Par ailleurs, une recherche récente a mis en lumière le terme de « Théâtres des collectivités » :
« Le concept de « théâtres des collectivités », dont nous soulignons la formule plurielle, recouvre une vaste gamme de pratiques théâtrales qui ont cependant toutes pour point commun d’agir sur les collectivités d’où elles émanent, en s’adressant à elles4. »
Une collectivité, dans cette réflexion, est considérée comme un ensemble d’individus rassemblés ou groupés par une communauté d’intérêts. Dans l’étude de cas que je vais présenter il pourrait s’agir d’une collectivité universitaire assemblée par les études et une formation scientifique et technique partagées.
Étude de cas
Afin de nourrir la réflexion à propos des conceptions telles que « théâtre de société », « théâtre de collectivité », voire « enaction5 », je voudrais présenter une étude de cas sur deux pratiques théâtrales de natures différentes en milieu universitaire.
J’ai enseigné une vingtaine d’années dans le cadre de formation d’ingénieurs à l’INSA, Institut National des Sciences Appliquées de Lyon, qui est la plus grosse école d’ingénieurs en France. Par sa taille, plus de 6000 étudiant.e.s, l’INSA de Lyon serait comparable à une université technologique ailleurs mais elle a la structure d’une Grande École d’ingénieurs à la française, dont les premières furent fondées au 19e siècle : non pas une véritable université où se côtoient des enseignements différents, mais un microcosme qui se trouve menacé par le danger d’une monoculture technicienne. Ce danger de consanguinité est un rappel à l’ordre et une invitation à chercher de nouvelles alliances dans les dispositifs d’éducation des futurs ingénieurs. Car monoculture n’est pas synonyme de culture.
Pour évoquer les dimensions humanistes de ces formations, il faudrait se reporter aux années 1990 où une prise de conscience importante est survenue en France dans les formations à l’ingénierie. D’une part parce qu’avec la mondialisation des marchés et des compétences, les ingénieurs cessaient d’être considérés comme de simples spécialistes à produire de la technologie, mais devaient se révéler des humains créatifs au service du collectif. Les formations d’ingénieurs exigeaient d’être alignées avec les transformations profondes des sociétés, notamment face aux défis technologiques et environnementaux. Les cursus intégraient ainsi de bonnes bases en sciences humaines et sociales permettant la prise en compte, par les diplômés, des enjeux socio-culturels tels que la responsabilité sociétale et environnementale, le développement durable, l’éthique, l’organisation du travail, la santé et la sécurité au travail, l’impact du numérique.
Les employeurs répétaient en effet en France, enquête après enquête, l’importance qu’ils accordaient désormais aux compétences comportementales – communication, empathie, curiosité, etc. – des futurs ingénieurs, en plus de leur bagage technique.
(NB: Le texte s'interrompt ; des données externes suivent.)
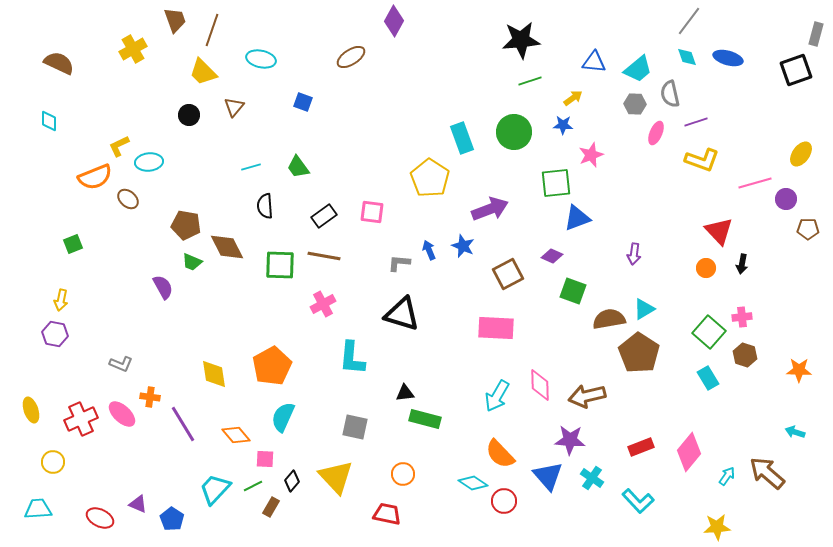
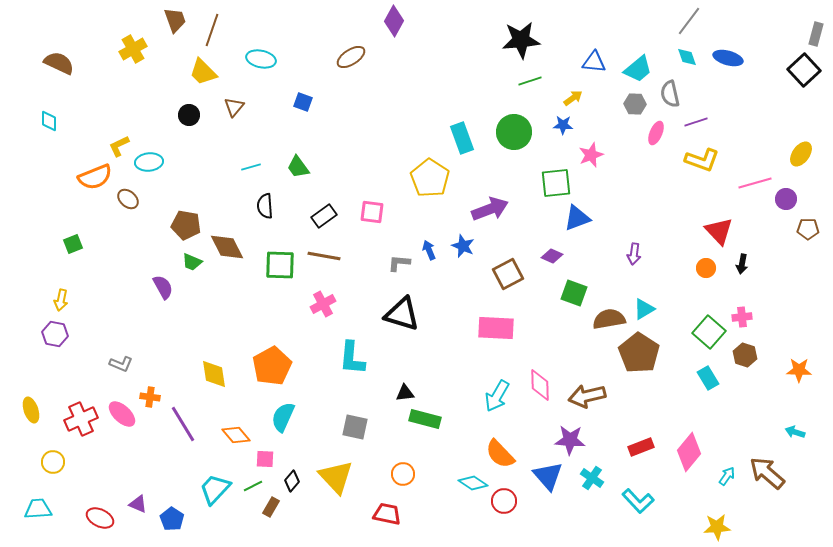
black square at (796, 70): moved 8 px right; rotated 24 degrees counterclockwise
green square at (573, 291): moved 1 px right, 2 px down
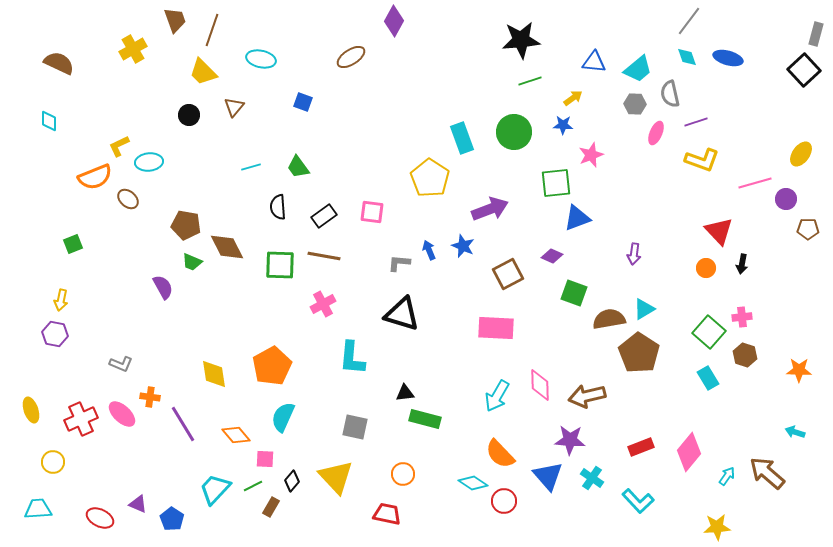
black semicircle at (265, 206): moved 13 px right, 1 px down
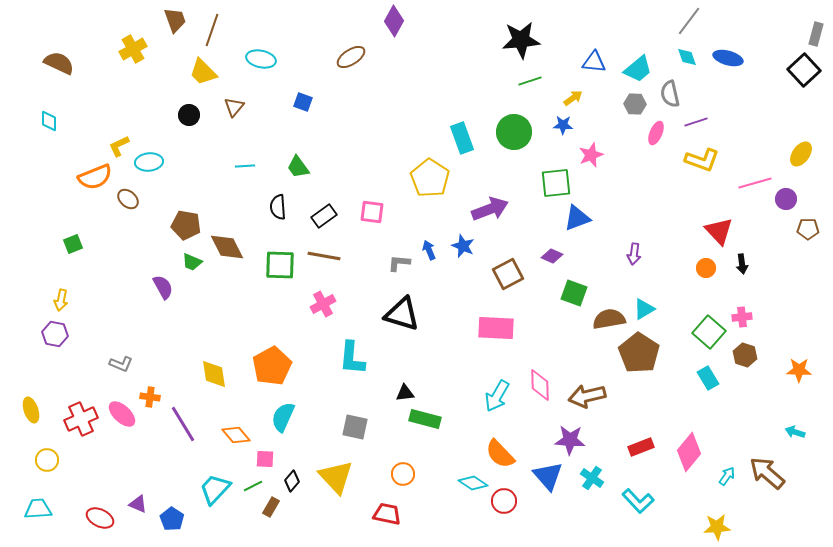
cyan line at (251, 167): moved 6 px left, 1 px up; rotated 12 degrees clockwise
black arrow at (742, 264): rotated 18 degrees counterclockwise
yellow circle at (53, 462): moved 6 px left, 2 px up
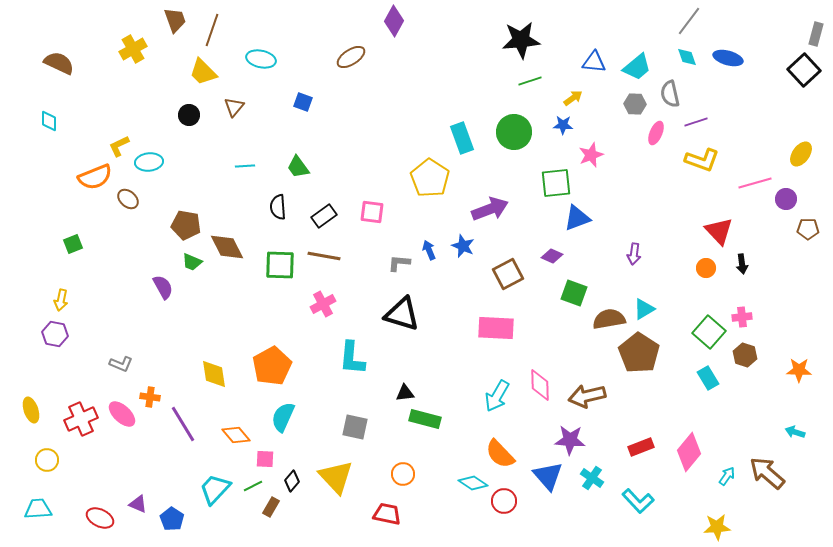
cyan trapezoid at (638, 69): moved 1 px left, 2 px up
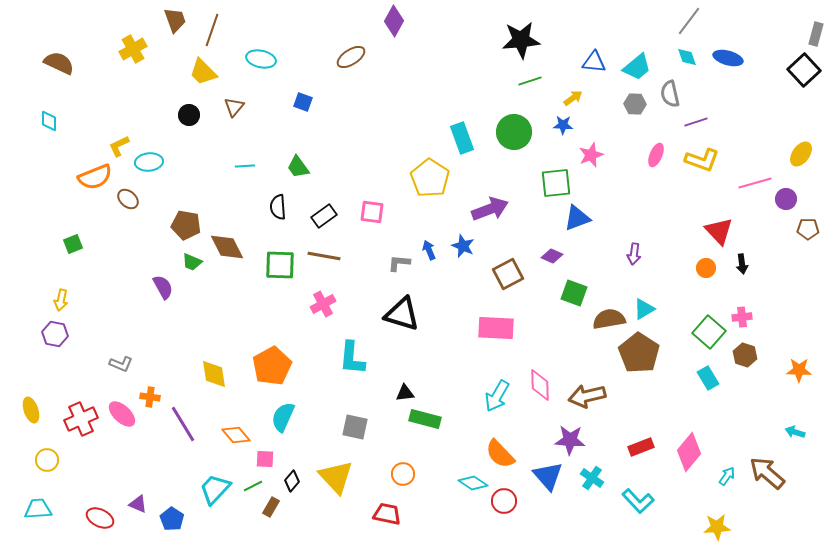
pink ellipse at (656, 133): moved 22 px down
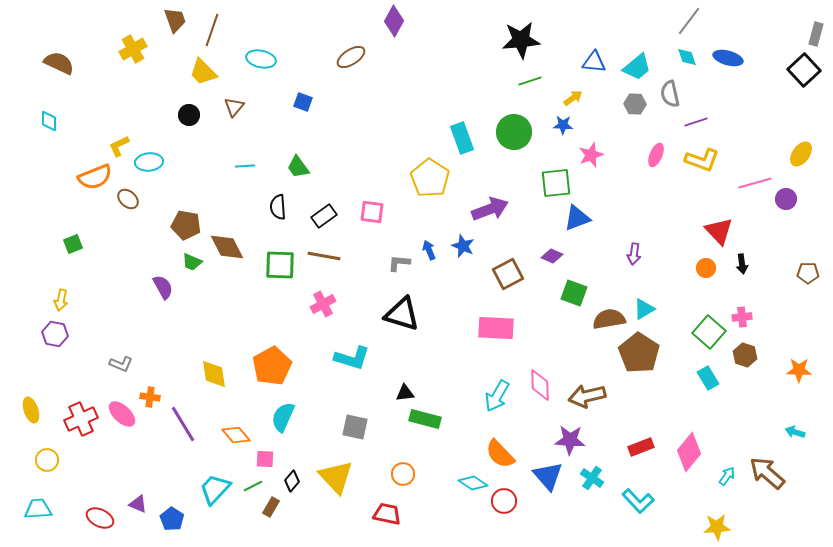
brown pentagon at (808, 229): moved 44 px down
cyan L-shape at (352, 358): rotated 78 degrees counterclockwise
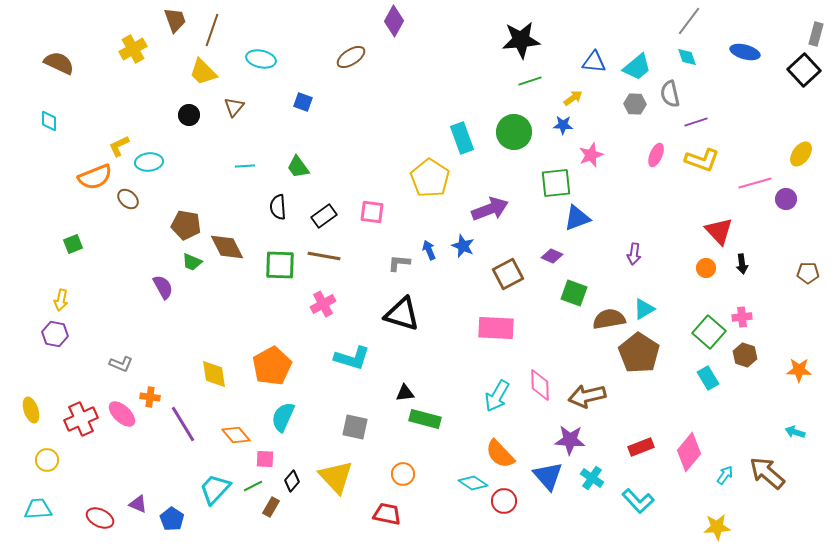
blue ellipse at (728, 58): moved 17 px right, 6 px up
cyan arrow at (727, 476): moved 2 px left, 1 px up
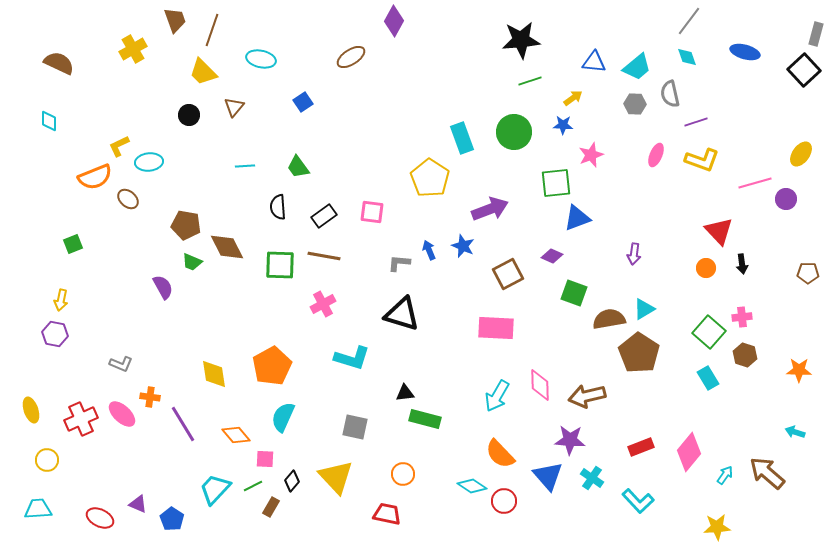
blue square at (303, 102): rotated 36 degrees clockwise
cyan diamond at (473, 483): moved 1 px left, 3 px down
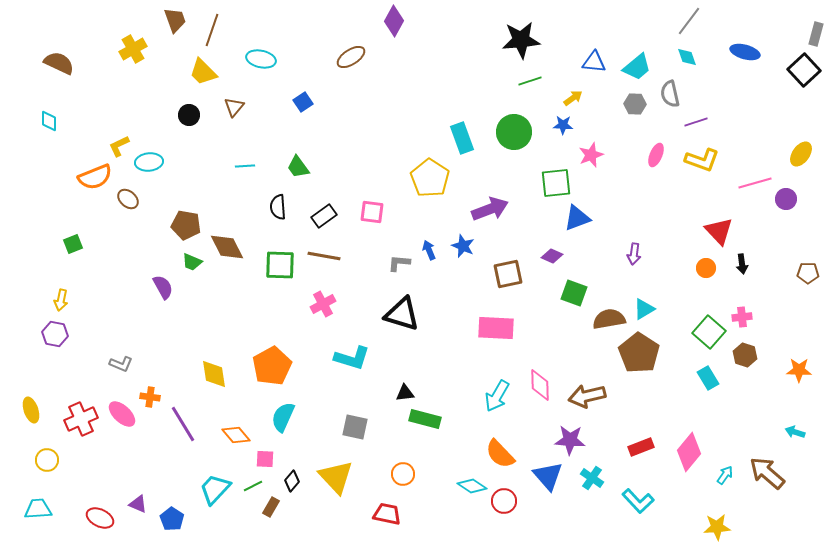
brown square at (508, 274): rotated 16 degrees clockwise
Était mise en avant une trilogie canonique : savoir, savoir-faire, savoir-être. Le savoir-être spécifiquement relève des aptitudes de l’individu à adopter des comportements individuels et collectifs favorisant la communication, la transmission des savoirs et savoir-faire, et la capacité à s’inscrire dans un dispositif humain. Cela, dans la perspective de cette « tierce instruction » que Michel Serres appelait de ses vœux comme un métissage « qui noue aux fils de trame de l’exactitude experte la chaîne forte des humanités retrouvées »6.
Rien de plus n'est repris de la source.